Regarding women teachers’ family lives, these were shaped by Victorian constructions of gender and the separation of public and private spheres. Thus, the families nurtured in their daughters a femininity that was traditional. At the same time, these families were, almost without exception, recent arrivals in Western Australia and struggling to make a ‘better life’. They educated their daughters and welcomed their choice of teaching as a career.
The schooling experiences of the women also reflected contradictory expectations. On the one hand, they were subjected to gender regimes similar to those that had been part of their family lives. On the other hand, the future teachers were exposed to the ‘culture of critical discourse’,3 a set of linguistic rules by which assertions must be justified by appeal to reason—particularly scientific—and not to traditional authority, such as that based on patriarchy or class.
The initial phase of teacher training in Western Australia at the time involved an ‘apprenticeship’ period known as monitoring. Once again, this period of the women teachers’ lives was framed by policies and practices that emphasised traditional constructions of daughterly femininity. However, their testimonies show that, as monitors, many took on responsibilities and exercised a degree of autonomy that they had not experienced up to then.
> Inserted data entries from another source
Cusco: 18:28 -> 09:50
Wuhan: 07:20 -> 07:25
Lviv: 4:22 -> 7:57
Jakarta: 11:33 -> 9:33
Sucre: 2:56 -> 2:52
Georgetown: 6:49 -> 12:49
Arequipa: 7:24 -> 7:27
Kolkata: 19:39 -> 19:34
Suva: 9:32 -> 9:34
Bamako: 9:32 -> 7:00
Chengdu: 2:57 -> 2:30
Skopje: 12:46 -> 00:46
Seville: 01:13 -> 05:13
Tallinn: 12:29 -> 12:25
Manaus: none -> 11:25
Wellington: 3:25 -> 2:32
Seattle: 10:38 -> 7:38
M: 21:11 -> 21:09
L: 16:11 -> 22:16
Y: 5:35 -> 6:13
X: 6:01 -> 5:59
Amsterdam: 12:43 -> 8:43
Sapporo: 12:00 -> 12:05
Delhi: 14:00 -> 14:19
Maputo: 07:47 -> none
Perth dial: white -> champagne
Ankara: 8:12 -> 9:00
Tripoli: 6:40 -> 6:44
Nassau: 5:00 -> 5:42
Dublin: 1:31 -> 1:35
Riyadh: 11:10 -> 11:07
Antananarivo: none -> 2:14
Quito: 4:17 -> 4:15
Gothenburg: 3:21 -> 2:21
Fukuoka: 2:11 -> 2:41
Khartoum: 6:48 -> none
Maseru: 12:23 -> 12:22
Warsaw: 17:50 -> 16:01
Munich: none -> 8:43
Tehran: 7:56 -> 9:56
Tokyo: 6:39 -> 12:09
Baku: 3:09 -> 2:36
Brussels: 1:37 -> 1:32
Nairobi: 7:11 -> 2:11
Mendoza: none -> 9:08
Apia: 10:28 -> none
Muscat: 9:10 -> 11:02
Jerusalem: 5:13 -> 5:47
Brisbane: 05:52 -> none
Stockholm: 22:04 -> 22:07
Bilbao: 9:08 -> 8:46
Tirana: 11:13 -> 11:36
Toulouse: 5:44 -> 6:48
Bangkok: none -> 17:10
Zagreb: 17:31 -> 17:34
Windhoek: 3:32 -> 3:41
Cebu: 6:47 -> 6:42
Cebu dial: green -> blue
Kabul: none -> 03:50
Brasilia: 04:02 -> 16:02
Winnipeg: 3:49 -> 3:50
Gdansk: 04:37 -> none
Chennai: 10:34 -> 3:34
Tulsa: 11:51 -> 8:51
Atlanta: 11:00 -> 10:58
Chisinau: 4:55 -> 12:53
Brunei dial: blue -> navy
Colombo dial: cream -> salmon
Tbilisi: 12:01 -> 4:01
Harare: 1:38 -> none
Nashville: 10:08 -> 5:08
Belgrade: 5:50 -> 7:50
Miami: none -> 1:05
Finally, those who were in residence while training at Claremont Teachers’ College from the first decades of the 1900s to the late 1920s were immersed in an institutional culture that was strongly infused with notions derived from Victorian family life. Women students were expected to be ‘dutiful daughters’. But Claremont was not a cultural island. The Great War had seriously disrupted the traditional myths and ideals surrounding gender, and these changing gender discourses challenged the paternalistic college regime. By the late 1920s, the students were beginning to experience a more relaxed environment.